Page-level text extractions
####################
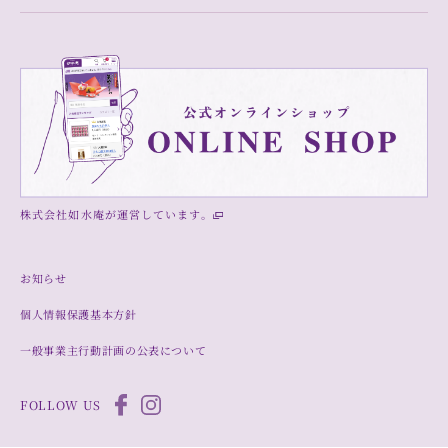
株式会社如水庵が運営しています。
お知らせ
個人情報保護基本方針
一般事業主行動計画の公表について
FOLLOW US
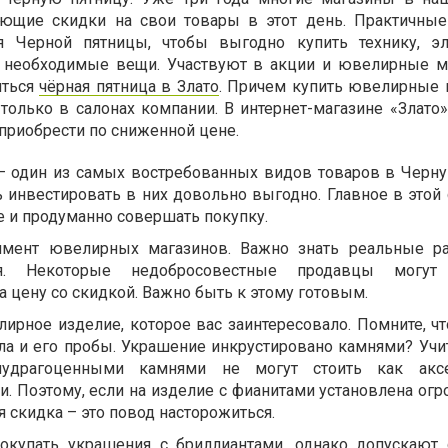
яющие скидки на свои товары в этот день. Практичны
 Черной пятницы, чтобы выгодно купить технику, эл
е необходимые вещи. Участвуют в акции и ювелирные м
иться
чёрная пятница в Злато
. Причем купить ювелирные 
только в салонах компании. В интернет-магазине «Злато»
приобрести по сниженной цене.
 один из самых востребованных видов товаров в Черну
 инвестировать в них довольно выгодно. Главное в этой 
е и продуманно совершать покупку.
тимент ювелирных магазинов. Важно знать реальные р
я. Некоторые недобросовестные продавцы могут
а цену со скидкой. Важно быть к этому готовым.
ирное изделие, которое вас заинтересовало. Помните, чт
ала и его пробы. Украшение инкрустировано камнями? Учи
лудрагоценными камнями не могут стоить как акс
. Поэтому, если на изделие с фианитами установлена огр
 скидка – это повод насторожиться.
окупать украшения с бриллиантами, однако допускают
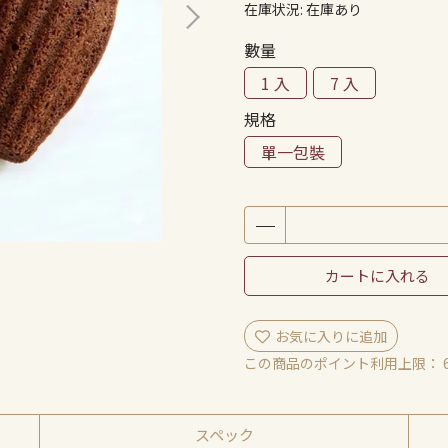
在庫状況:
在庫あり
數量
1 入
7 入
規格
單一包裝
カートに入れる
お気に入りに追加
この商品のポイント利用上限：
スペック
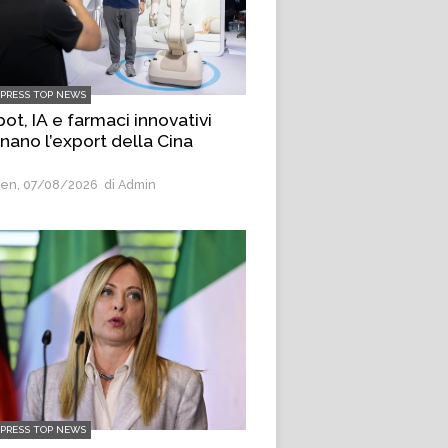
LPRESS TOP NEWS
ot, IA e farmaci innovativi
inano l’export della Cina
en, 07/08/2026
di Admin
LPRESS TOP NEWS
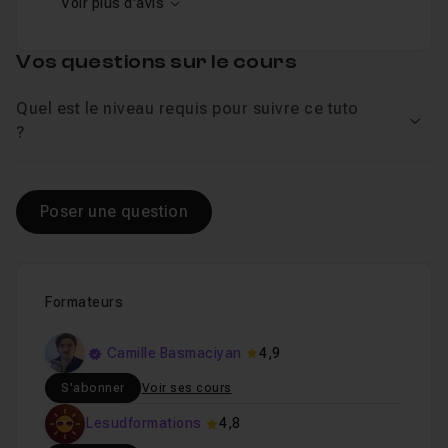
Voir plus d'avis
Vos questions sur le cours
Quel est le niveau requis pour suivre ce tuto
Voir
?
Poser une question
Formateurs
Camille Basmaciyan
4,9
S'abonner
Voir ses cours
Lesudformations
4,8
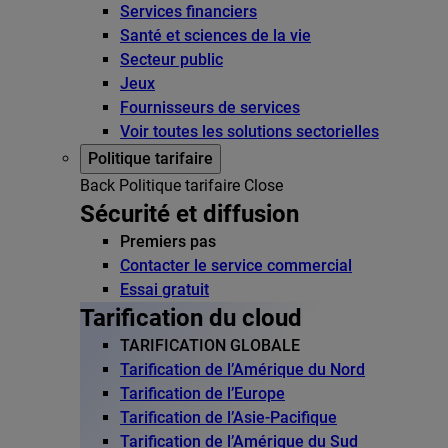
Services financiers
Santé et sciences de la vie
Secteur public
Jeux
Fournisseurs de services
Voir toutes les solutions sectorielles
Politique tarifaire
Back
Politique tarifaire
Close
Sécurité et diffusion
Premiers pas
Contacter le service commercial
Essai gratuit
Tarification du cloud
TARIFICATION GLOBALE
Tarification de l’Amérique du Nord
Tarification de l’Europe
Tarification de l’Asie-Pacifique
Tarification de l’Amérique du Sud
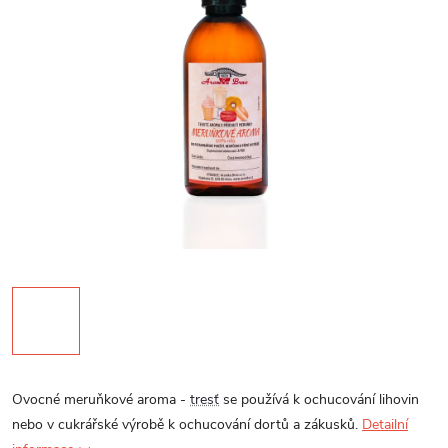
Ovocné meruňkové aroma -
tresť
se používá k ochucování lihovin
nebo v cukrářské výrobě k ochucování dortů a zákusků.
Detailní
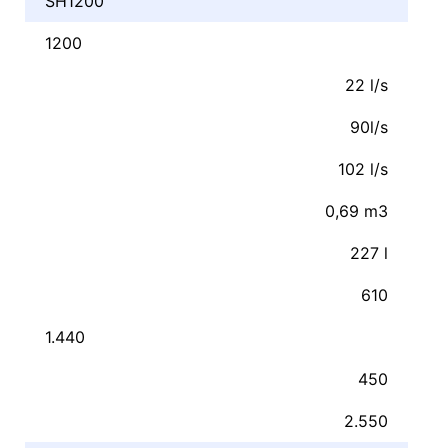
SH1200
1200
22 l/s
90l/s
102 l/s
0,69 m3
227 l
610
1.440
450
2.550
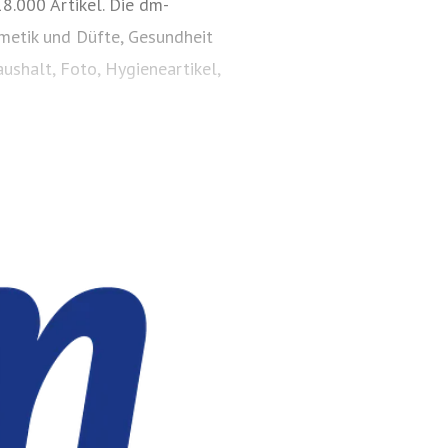
8.000 Artikel. Die dm-
smetik und Düfte, Gesundheit
ushalt, Foto, Hygieneartikel,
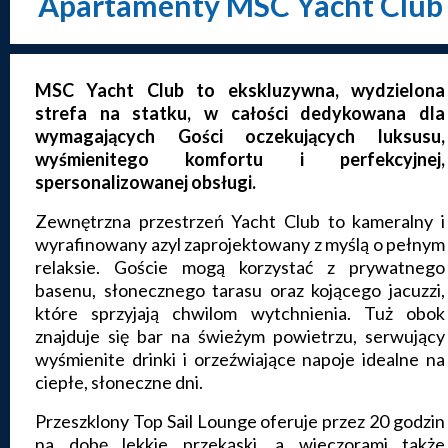
Apartamenty MSC Yacht Club
MSC Yacht Club to ekskluzywna, wydzielona
strefa na statku, w całości dedykowana dla
wymagających Gości oczekujących luksusu,
wyśmienitego komfortu i perfekcyjnej,
spersonalizowanej obsługi.
Zewnętrzna przestrzeń Yacht Club to kameralny i
wyrafinowany azyl zaprojektowany z myślą o pełnym
relaksie. Goście mogą korzystać z prywatnego
basenu, słonecznego tarasu oraz kojącego jacuzzi,
które sprzyjają chwilom wytchnienia. Tuż obok
znajduje się bar na świeżym powietrzu, serwujący
wyśmienite drinki i orzeźwiające napoje idealne na
ciepłe, słoneczne dni.
Przeszklony Top Sail Lounge oferuje przez 20 godzin
na dobę lekkie przekąski, a wieczorami także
####################
◆ Your goal:
Print the data above exactly; drop every picture.

◆ Solution to the exercise:
株式会社如水庵が運営しています。
お知らせ
個人情報保護基本方針
一般事業主行動計画の公表について
FOLLOW US
яющие скидки на свои товары в этот день. Практичны
 Черной пятницы, чтобы выгодно купить технику, эл
е необходимые вещи. Участвуют в акции и ювелирные м
иться
чёрная пятница в Злато
. Причем купить ювелирные 
только в салонах компании. В интернет-магазине «Злато»
приобрести по сниженной цене.
 один из самых востребованных видов товаров в Черну
 инвестировать в них довольно выгодно. Главное в этой 
е и продуманно совершать покупку.
тимент ювелирных магазинов. Важно знать реальные р
я. Некоторые недобросовестные продавцы могут
а цену со скидкой. Важно быть к этому готовым.
ирное изделие, которое вас заинтересовало. Помните, чт
ала и его пробы. Украшение инкрустировано камнями? Учи
лудрагоценными камнями не могут стоить как акс
. Поэтому, если на изделие с фианитами установлена огр
 скидка – это повод насторожиться.
окупать украшения с бриллиантами, однако допускают
在庫状況:
在庫あり
數量
1 入
7 入
規格
單一包裝
カートに入れる
お気に入りに追加
この商品のポイント利用上限：
スペック
LPRESS TOP NEWS
ot, IA e farmaci innovativi
inano l’export della Cina
en, 07/08/2026
di Admin
LPRESS TOP NEWS
Voir plus d'avis
Vos questions sur le cours
Quel est le niveau requis pour suivre ce tuto
Voir
?
Poser une question
Formateurs
Camille Basmaciyan
4,9
S'abonner
Voir ses cours
Lesudformations
4,8
Services financiers
Santé et sciences de la vie
Secteur public
Jeux
Fournisseurs de services
Voir toutes les solutions sectorielles
Politique tarifaire
Back
Politique tarifaire
Close
Sécurité et diffusion
Premiers pas
Contacter le service commercial
Essai gratuit
Tarification du cloud
TARIFICATION GLOBALE
Tarification de l’Amérique du Nord
Tarification de l’Europe
Tarification de l’Asie-Pacifique
Tarification de l’Amérique du Sud
Ovocné meruňkové aroma -
tresť
se používá k ochucování lihovin
nebo v cukrářské výrobě k ochucování dortů a zákusků.
Detailní
SH1200
1200
22 l/s
90l/s
102 l/s
0,69 m3
227 l
610
1.440
450
2.550
8.000 Artikel. Die dm-
smetik und Düfte, Gesundheit
ushalt, Foto, Hygieneartikel,
Apartamenty MSC Yacht Club
MSC Yacht Club to ekskluzywna, wydzielona
strefa na statku, w całości dedykowana dla
wymagających Gości oczekujących luksusu,
wyśmienitego komfortu i perfekcyjnej,
spersonalizowanej obsługi.
Zewnętrzna przestrzeń Yacht Club to kameralny i
wyrafinowany azyl zaprojektowany z myślą o pełnym
relaksie. Goście mogą korzystać z prywatnego
basenu, słonecznego tarasu oraz kojącego jacuzzi,
które sprzyjają chwilom wytchnienia. Tuż obok
znajduje się bar na świeżym powietrzu, serwujący
wyśmienite drinki i orzeźwiające napoje idealne na
ciepłe, słoneczne dni.
Przeszklony Top Sail Lounge oferuje przez 20 godzin
na dobę lekkie przekąski, a wieczorami także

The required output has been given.